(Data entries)
▼

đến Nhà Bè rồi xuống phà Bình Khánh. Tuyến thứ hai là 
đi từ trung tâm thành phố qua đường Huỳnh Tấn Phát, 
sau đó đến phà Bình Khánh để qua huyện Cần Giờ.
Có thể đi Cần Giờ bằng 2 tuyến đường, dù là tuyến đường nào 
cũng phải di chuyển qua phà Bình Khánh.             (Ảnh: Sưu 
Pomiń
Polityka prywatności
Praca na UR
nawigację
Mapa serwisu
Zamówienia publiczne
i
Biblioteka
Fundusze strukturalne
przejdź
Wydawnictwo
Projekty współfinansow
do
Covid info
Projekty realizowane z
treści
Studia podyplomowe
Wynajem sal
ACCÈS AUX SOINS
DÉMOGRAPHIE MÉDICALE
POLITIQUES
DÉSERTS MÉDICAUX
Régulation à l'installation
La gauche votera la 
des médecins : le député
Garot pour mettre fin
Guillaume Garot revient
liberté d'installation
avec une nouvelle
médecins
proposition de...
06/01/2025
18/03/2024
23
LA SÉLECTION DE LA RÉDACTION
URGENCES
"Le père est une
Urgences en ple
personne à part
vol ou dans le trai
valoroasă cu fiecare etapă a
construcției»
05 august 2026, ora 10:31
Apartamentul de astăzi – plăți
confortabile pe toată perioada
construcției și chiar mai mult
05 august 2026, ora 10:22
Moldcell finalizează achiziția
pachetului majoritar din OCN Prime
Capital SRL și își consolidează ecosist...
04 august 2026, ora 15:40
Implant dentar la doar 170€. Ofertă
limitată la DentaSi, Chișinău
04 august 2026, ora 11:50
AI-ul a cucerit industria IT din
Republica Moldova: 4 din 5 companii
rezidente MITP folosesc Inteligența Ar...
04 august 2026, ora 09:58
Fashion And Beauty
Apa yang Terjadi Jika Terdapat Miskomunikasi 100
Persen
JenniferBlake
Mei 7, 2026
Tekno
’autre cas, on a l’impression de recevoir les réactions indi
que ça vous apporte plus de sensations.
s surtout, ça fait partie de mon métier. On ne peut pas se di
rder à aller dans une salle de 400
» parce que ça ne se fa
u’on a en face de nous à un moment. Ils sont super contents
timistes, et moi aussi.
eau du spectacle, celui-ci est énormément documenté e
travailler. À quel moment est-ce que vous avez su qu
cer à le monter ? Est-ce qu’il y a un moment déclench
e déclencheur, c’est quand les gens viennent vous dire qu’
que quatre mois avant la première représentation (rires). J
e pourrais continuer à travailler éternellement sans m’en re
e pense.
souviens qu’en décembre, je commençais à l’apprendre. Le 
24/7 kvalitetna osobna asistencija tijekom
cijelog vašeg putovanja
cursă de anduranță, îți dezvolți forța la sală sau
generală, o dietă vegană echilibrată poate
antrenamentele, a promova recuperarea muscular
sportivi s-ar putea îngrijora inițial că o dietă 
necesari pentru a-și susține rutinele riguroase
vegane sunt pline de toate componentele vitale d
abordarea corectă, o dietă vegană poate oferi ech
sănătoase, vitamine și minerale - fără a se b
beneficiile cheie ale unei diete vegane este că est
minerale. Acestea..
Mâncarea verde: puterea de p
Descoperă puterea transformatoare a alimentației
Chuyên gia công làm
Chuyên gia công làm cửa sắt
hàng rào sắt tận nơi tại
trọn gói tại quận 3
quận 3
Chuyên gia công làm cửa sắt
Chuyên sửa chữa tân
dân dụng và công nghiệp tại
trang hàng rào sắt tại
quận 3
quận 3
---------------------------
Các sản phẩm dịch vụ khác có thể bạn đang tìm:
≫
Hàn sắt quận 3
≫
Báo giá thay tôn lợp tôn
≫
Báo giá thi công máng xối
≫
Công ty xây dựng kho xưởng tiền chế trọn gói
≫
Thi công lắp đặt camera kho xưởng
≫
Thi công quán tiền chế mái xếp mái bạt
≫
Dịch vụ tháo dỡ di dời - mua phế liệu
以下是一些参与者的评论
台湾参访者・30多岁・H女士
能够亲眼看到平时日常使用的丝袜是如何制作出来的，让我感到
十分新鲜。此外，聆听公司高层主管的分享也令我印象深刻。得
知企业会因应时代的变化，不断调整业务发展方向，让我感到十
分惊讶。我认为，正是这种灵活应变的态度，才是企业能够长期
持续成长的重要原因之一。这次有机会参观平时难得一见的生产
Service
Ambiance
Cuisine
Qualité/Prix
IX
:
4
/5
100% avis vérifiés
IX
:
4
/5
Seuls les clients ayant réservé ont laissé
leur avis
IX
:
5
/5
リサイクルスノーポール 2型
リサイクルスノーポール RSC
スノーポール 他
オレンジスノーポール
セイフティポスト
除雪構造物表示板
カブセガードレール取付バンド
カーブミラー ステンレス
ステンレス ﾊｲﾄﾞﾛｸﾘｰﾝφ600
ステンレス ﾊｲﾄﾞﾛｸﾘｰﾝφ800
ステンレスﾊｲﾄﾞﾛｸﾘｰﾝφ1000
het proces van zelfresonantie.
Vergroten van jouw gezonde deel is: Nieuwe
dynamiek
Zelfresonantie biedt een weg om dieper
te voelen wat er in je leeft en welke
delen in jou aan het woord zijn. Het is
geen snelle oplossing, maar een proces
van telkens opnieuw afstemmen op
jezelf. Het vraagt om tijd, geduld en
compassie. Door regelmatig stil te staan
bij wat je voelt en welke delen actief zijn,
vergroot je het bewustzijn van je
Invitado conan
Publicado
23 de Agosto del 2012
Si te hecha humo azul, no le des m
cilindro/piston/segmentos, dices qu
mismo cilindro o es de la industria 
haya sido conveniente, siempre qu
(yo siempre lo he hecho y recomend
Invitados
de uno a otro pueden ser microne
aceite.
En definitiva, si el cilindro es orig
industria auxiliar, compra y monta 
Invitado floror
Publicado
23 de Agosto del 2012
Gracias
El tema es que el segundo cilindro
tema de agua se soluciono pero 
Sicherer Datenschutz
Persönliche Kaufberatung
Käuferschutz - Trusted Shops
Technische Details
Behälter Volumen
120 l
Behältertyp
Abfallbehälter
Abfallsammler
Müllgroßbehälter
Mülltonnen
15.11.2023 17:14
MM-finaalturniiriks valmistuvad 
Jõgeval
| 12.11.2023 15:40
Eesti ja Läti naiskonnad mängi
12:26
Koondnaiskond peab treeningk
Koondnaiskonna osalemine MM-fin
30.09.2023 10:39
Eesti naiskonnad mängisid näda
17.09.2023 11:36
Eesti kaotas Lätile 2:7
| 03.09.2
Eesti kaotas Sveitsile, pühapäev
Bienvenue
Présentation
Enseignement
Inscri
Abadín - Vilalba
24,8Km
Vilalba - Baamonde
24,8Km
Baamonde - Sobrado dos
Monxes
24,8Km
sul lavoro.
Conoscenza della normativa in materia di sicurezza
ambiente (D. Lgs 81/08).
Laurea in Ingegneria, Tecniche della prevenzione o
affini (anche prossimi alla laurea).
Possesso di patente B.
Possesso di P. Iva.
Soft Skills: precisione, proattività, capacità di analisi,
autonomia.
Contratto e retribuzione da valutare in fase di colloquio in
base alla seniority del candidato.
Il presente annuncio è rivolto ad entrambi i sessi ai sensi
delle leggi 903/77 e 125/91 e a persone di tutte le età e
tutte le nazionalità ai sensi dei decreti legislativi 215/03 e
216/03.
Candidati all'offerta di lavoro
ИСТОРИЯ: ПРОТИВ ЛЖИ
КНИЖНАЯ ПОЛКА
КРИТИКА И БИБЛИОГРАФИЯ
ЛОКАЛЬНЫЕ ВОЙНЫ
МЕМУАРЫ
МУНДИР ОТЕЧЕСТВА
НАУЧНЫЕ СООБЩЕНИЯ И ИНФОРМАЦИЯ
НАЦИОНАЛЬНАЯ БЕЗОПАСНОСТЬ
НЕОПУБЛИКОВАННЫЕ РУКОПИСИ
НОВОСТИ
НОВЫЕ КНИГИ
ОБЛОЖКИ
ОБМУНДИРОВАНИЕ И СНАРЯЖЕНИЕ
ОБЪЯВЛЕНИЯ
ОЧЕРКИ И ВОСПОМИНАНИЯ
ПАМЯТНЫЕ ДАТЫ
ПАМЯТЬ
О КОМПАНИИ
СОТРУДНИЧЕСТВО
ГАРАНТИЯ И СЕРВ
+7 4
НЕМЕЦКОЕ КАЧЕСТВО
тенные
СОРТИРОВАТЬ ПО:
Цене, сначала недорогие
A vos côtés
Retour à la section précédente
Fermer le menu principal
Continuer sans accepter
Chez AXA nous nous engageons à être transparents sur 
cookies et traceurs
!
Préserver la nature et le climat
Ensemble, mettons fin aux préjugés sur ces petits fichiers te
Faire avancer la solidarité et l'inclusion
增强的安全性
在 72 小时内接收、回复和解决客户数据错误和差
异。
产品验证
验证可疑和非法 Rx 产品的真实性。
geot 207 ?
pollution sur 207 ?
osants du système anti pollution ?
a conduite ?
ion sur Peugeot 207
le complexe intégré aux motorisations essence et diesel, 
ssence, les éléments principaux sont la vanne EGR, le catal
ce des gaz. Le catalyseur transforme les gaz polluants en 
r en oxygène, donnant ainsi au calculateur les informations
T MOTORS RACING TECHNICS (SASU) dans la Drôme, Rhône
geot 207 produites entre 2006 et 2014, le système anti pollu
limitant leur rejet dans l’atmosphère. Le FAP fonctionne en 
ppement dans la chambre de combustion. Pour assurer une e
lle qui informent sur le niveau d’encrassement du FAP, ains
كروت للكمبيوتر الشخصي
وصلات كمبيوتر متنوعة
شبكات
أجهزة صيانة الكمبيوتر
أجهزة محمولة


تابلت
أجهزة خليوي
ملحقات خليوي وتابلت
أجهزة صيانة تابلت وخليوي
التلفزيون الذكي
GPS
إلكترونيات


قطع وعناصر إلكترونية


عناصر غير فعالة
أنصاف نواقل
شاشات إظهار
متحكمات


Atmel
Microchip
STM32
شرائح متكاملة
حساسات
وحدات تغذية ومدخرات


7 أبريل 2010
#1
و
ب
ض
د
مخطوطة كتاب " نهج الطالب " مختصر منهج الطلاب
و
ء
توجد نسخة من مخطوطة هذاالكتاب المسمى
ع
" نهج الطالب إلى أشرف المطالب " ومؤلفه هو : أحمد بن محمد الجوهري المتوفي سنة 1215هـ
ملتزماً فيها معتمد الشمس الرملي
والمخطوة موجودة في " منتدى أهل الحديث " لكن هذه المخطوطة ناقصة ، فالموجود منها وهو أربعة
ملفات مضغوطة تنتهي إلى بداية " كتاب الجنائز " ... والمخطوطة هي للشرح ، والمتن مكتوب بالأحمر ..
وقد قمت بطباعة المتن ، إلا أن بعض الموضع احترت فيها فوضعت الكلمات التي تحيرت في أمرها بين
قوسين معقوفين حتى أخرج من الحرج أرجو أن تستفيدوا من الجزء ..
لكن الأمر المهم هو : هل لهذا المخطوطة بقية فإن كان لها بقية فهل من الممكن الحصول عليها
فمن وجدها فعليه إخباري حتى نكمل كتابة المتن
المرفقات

▲

▶ Exercise brief
Filter the entries by the string "moment" and copy each matching line.

▶ Result of this exercise
u’on a en face de nous à un moment. Ils sont super contents
travailler. À quel moment est-ce que vous avez su qu
cer à le monter ? Est-ce qu’il y a un moment déclench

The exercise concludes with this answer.